Cap. 4) La diffusione del virus. Quando la pubblicità pervade la vita quotidiana

Cap. 5) Non per libera scelta. La commercializzazione delle scuole pubbliche

Cap. 6) Anatomia del bambino consumatore

Cap. 7) Le cattive abitudini

Cap. 8 – Come la cultura del consumo insidia il benessere dei bambini

gli altri capitoli sono in preparazione, portate pazienza…

_________________________________________________________________

Come sempre vi ricordo  alcuni strumenti che possono migliorare la situazione, strumenti a disposizione di tutti:

1) Esistono molti siti specializzati per aiutare i genitori a crescere ed educare al meglio i propri figli, ad esempio “Officina Genitori“… ve ne saranno sicuramente molti altri, il problema è sempre quello di verificare che dietro non vi siano soggetti imprenditoriali o che comunque hanno interessi  economici che gli fanno perdere l’imparzialità e la neutralità necessarie…

2) Nel mio piccolo ho già messo a disposizione nella sezione “Indispensabilidue libri molto famosi ed con ottima critica sull’educazione dei bambini, e con i quali naturalmente mi trovo estremamente in sintonia:  “Genitori efficaci” e “Il segreto dei bambini felici“, che vi invito senz’altro a leggere, vedrete che ne vale la pena…   :-)

3) Esistono diversi Associazioni a tutela dei consumatori, di queste io conosco piuttosto bene “Altroconsumo” essendone socio, e una delle attività che viene svolta è la denuncia delle pubblicità ingannevoli e/o fuorvianti.
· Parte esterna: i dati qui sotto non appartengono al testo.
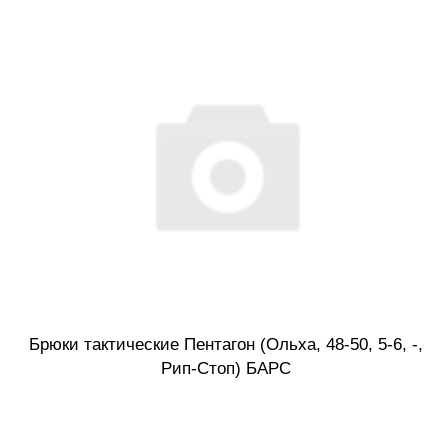
Брюки тактические Пентагон (Ольха, 48-50, 5-6, -,
Рип-Стоп) БАРС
Spesso tali pubblicità sono appunto rivolte ai bambini. Potete associarvi oppure semplicemente segnalare delle pubblicità che ritenete inadatte.

4) Di fronte a tutte queste pressioni per consumare, spendere, crescere sempre di più, consiglio la lettura anche de “La Decrescita felice“, che apre uno squarcio di luce su questa spirale perversa, e ci fa capire come si possa coniugare lo sviluppo, la felicità con l’autoproduzione e il recupero del saper fare personale…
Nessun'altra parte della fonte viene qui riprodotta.